Un article paru le mois dernier dans un
magazine publié par le US Army War College, quelques semaines seulement après
l’élection, indique que le Pentagone prépare sa propre
« transition », un processus motivé non pas par les vagues promesses
de « changement » d’Obama mais par ce que le commandement
militaire perçoit comme une crise historique de l’ordre actuel qui
pourrait nécessiter l’emploi de la force armée pour étouffer les luttes
sociales aux pays.
Intitulé, « Known
Unknowns: Unconventional ‘Strategic Shocks’ in Defense Strategy
Development » (Ce que l’on sait des inconnues: Les “chocs
stratégiques” non-conventionnels dans le développement de la stratégie de
défense), la monographie a été produite par Nathan Freier, un
lieutenant-colonel de l’armée à la retraite depuis peu qui est professeur
au US Army War College, la principale institution de formation de l’armée
pour les futurs officiers. Selon le magazine, il « continue de conseiller,
en tant qu’expert, les rôles clé des communautés de politiques et
d’analyse à la sécurité et à la défense. »
Freier insiste que l’un des
principaux imprévus auxquels doit se préparer l’armée des Etats-Unis est
un « violent bouleversement stratégique à l’intérieur des
Etats-Unis », qui pourrait être provoqué par un « effondrement
économique inattendu » ou le « disfonctionnement de l’ordre
politique et légal ».
Il écrit : « Dans la mesure où
des événements de ce type impliquent une violence organisée contre les
autorités locales, étatiques et nationale, et que ces dernières n’ont pas
la capacité de rétablir l’ordre public et de protéger les populations
vulnérables, le DD [département de la Défense] serait appeler à combler les
lacunes. »
Freier poursuit : « Une violence
civile généralisée à l’intérieur des Etats-Unis forcerait
l’establishment de la défense à réorienter ses priorités in extremis pour
défendre l’ordre fondamental au pays… Un gouvernement américain et
un establishment de la défense endormis par une longue période de sécurité au
pays seraient forcés de renier certains ou la plupart de leurs engagements de
sécurité externes afin de réagir à l’insécurité humaine croissant
rapidement au pays. »
Autrement dit, une intensification marquée
de l’actuelle crise capitaliste accompagnée d’une éruption de lutte
de classe et la menace de révolution sociale aux Etats-Unis pourraient forcer
le Pentagone à rappeler ses armées de l’Irak et de l’Afghanistan
pour les utiliser contre les travailleurs américains.

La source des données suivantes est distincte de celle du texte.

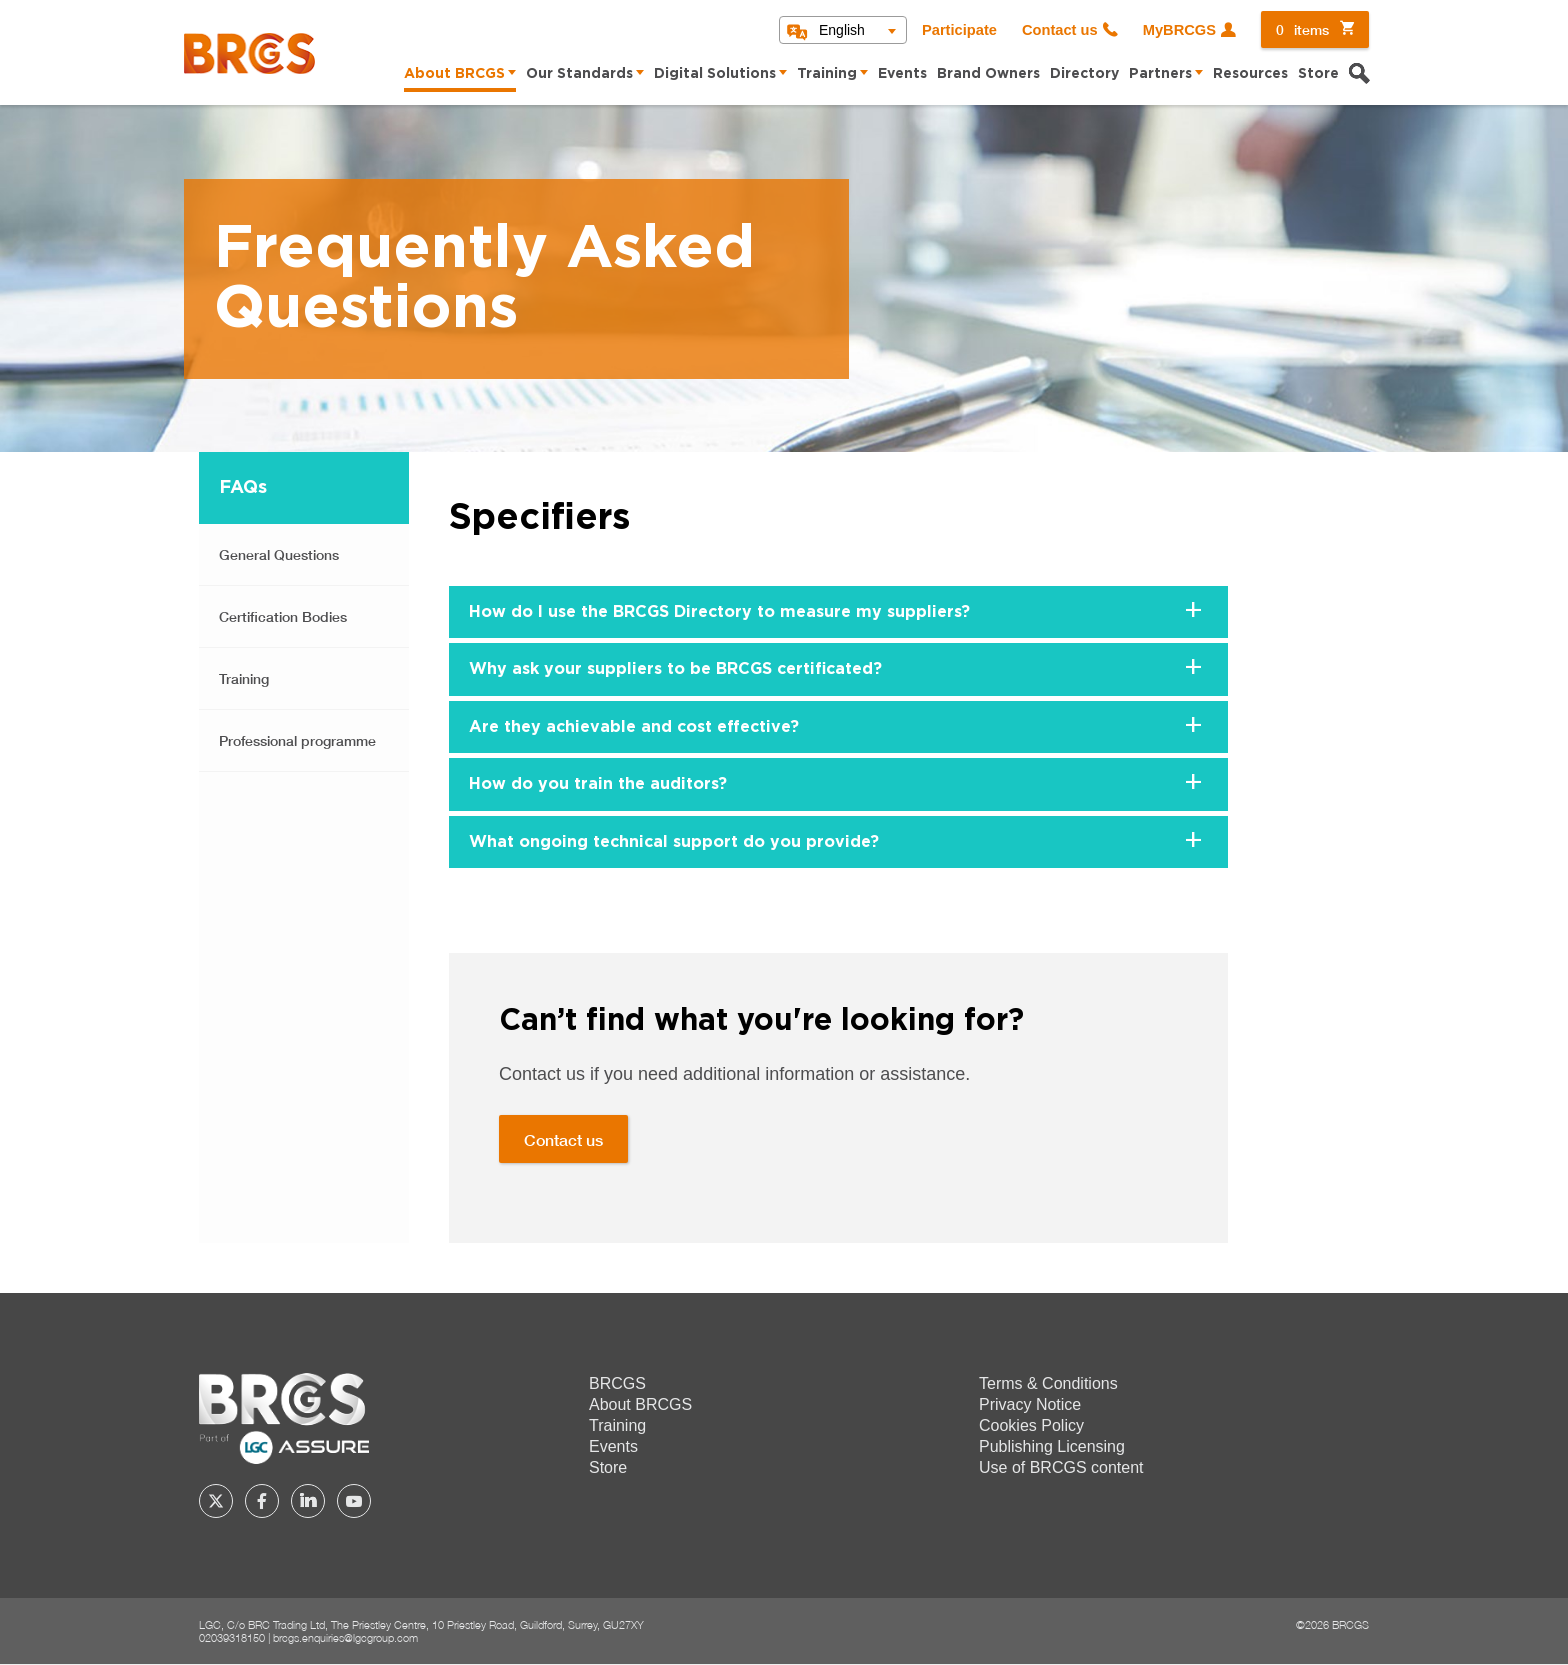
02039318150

Dans de telles conditions, il ajoute :
« Le DD pourrait se voir forcé par les circonstances de placer ses importantes
ressources à la disposition des autorités civiles pour maintenir et contrer les
menaces violentes à la tranquillité domestique. Dans les circonstances les plus
extrêmes, cela pourrait signifier l’emploi de la force militaire contre
des groupes hostiles à l’intérieur des Etats-Unis. De plus, le DD
deviendrait, par nécessité, le centre essentiel pour la continuité de
l’autorité politique dans le contexte d’un conflit civil dans
plusieurs Etats ou à l’échelle nationale.
Cette formulation étrange : « le
centre essentiel pour la continuité de l’autorité politique », est
un euphémisme pour dictature militaire.
Il termine cette section de l’article
en notant que, « le DD est déjà mis à l’épreuve par les efforts de
stabilisation à l’étranger. Imaginez ce qu’impliquerait la même
chose mais à beaucoup plus grande échelle au pays ».
Le message est clair. Ayant échoué à
étouffer la résistance et rétablir l’ordre en Irak et en Afghanistan,
quelles seraient les chances de l’armée de réussir une occupation des Etats-Unis
mêmes.
Le fait que ces questions soient posées par
les stratèges du Pentagone doit être pris très au sérieux. Ceux qui commandent
les forces armées de l’Etat capitaliste américain anticipent que la crise
actuelle va créer les conditions pour la révolution et se préparent en conséquence.